Routine use of the precordial Doppler probe in procedures such as posterior fossa craniotomy in the sitting position resulted in an increased incidence of VAE detection. 14Also, a dramatic reduction in the morbidity rate related to VAE and near elimination of deaths resulting from VAE resulted from the routine use of a precordial Doppler probe in these patients. Before routine use of precordial Doppler probes during sitting posterior fossa craniotomy, the incidence of VAE was reported as 1–15%, with a mortality rate of 0–73% and major morbidity rate of 25%. 16With the routine use of a precordial Doppler probe, VAE is detected in 43–45% of patients, with major morbidity and mortality rates reported as 0–1%. 14It is likely that the same is true with craniosynostosis repair. Routine use of a precordial Doppler probe could be expected to result in a significant increase in diagnosis of VAE, allowing for prompt treatment before the development of clinical signs of VAE. This would in turn be expected to result in the reduction of morbidity and mortality rates related to VAE.
Venous air embolism might have been the cause of fewer than one third of the hypotensive episodes in our study. Craniosynostosis is associated with a large blood loss and frequent hypotensive episodes. Consequently, VAE might be overlooked as a possible cause of intraoperative hypotension in these patients if precordial Doppler monitoring is not utilized. Volume replacement for suspected hypovolemia is only one of the appropriate treatments if VAE is occurring; elimination of air entrainment by the surgeon is crucial. Without precordial Doppler monitoring, VAE might not be recognized.
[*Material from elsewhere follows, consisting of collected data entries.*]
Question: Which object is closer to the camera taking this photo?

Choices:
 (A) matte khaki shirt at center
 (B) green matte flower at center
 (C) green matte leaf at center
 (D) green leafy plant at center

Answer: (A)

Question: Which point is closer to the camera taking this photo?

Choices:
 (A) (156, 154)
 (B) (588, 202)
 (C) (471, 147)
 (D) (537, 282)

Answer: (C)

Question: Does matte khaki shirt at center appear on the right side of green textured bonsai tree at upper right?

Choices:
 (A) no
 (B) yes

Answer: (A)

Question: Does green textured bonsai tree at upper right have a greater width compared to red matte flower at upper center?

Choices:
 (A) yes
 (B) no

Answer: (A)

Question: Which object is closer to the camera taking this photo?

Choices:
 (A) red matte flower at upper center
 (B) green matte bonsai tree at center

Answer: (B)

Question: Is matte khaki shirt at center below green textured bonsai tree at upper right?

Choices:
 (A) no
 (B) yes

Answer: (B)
Venous air embolism is common in the surgical repair of craniosynostosis. VAEs can be quickly detected with the preemptive placement of a precordial Doppler probe. Early detection of VAE can expedite therapeutic maneuvers, such as elimination of the source of VAE and replacement of intravascular volume. Interventions such as these potentially attenuate the incidence of hemodynamic instability in this subset of surgical patients.